Secondary US and European HY bond prices also headed south, as yields crept up before ending the quarter at 8.3% and 6.9%, respectively, from 5.9% and 4.2% at the beginning of April.Source: Markit and BofA HY Index; data correct as at 24 June 2022

Riding the wave: M&A dominates in Europe, while US remains open to refinancing

M&A and buyout-related financing in the US accounted for 55% of total volume, with a total of USD 48bn raised in 2Q22. However, this figure almost halved from USD 90bn in 1Q22 and fell well short of USD 134bn in 2Q21. Refinancing and recaps totalled USD 34bn, coming in from USD 61bn in the previous quarter, but down a chunky 80% from USD 166bn in the second quarter of last year.

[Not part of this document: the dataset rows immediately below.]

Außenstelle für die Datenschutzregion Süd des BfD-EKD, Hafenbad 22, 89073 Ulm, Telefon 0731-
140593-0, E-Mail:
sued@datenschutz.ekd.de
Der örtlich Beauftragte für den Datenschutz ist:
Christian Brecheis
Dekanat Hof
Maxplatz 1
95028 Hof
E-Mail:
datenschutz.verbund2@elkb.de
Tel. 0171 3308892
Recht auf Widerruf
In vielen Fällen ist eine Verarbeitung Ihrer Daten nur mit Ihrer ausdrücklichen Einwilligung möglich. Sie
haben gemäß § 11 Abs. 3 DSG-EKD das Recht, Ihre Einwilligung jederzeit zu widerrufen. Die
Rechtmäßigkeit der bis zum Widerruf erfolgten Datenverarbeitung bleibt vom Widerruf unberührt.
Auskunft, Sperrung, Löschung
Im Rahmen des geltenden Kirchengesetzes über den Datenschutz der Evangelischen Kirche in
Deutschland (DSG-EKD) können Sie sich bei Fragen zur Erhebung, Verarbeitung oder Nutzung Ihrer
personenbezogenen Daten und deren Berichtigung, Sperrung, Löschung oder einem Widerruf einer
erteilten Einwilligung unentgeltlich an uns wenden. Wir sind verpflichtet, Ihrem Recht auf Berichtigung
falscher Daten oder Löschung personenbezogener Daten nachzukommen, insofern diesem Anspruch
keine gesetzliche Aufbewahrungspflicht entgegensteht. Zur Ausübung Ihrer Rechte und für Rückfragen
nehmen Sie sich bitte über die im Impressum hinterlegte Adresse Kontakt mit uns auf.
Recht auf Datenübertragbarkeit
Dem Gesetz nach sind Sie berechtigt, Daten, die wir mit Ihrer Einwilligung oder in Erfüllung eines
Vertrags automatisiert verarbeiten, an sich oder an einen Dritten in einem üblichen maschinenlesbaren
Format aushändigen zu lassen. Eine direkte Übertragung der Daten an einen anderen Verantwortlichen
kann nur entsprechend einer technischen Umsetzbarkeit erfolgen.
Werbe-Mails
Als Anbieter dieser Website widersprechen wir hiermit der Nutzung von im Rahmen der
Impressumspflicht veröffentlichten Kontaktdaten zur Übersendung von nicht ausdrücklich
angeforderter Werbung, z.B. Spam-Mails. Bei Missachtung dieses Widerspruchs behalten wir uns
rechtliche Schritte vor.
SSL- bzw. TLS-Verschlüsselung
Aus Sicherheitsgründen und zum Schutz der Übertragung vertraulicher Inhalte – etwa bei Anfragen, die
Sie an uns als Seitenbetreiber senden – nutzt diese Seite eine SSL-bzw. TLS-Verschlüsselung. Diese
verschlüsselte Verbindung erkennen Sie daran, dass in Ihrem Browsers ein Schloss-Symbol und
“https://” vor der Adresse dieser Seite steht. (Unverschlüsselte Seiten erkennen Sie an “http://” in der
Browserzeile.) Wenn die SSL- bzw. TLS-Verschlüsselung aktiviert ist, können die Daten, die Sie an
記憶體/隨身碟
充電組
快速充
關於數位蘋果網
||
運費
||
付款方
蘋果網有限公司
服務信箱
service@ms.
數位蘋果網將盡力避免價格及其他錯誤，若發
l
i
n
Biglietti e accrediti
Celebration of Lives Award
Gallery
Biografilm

In Europe, M&A and buyout issuance dominated the seas, with a total of USD 9.3bn raised in 2Q22. Although the figure accounted for 72% of LevFin volume, it fell 39% QoQ and 73% YoY. At only USD 1.6bn, refinancing and recaps collapsed 87% from the 1Q22 figure of USD 12.6bn, dwarfed by USD 49bn raised in 2Q22. As the cost of raising new debt rocketed, those borrowers with no immediate refinancing needs abstained from diving into markets.

Running dry: CLO issuance is losing steam

CLO printing machines are winding down on both sides of the Atlantic amid widening spreads on AAA tranches and diminishing demand for equity tranches. This slowdown has in turn created a weaker technical for primary loan issuance. Many European CLO funds have been facing allocation issues and have had to sell paper in secondary before buying loans in primary. Meanwhile, retail fund outflows in the US have also contributed to lower demand for primary paper.

US new money CLO issues amounted to USD 65bn YTD, with reissues totalling only USD 910m this quarter, while refinancing/resets stood at USD 16.2bn. In Europe, new CLO issuance tallied EUR 13.7bn YTD, although most of the volume comes from the first quarter. Reissues have been absent thus far this year, and refinancing/resets registered EUR 5.9bn.

Bubbling along: computers & electronics lead in US, as healthcare heads European sectors

The computers & electronics sector topped the charts in the US in 2Q22, with a total of USD 28bn raised. The oil & gas sector also featured heavily during the period, hauling in USD 22bn. The telecommunications and healthcare sectors trailed behind, each raising USD 18bn, followed by the real estate/property sector bagging USD 17bn. In Europe, healthcare trumped the sector chart, generating USD 3bn in 2Q22, followed by USD 2.1bn raised in the professional services sector. Food & beverage also featured heavily at USD 2bn, with retail and real estate/property accounting for USD 1.8bn and USD 1bn, respectively.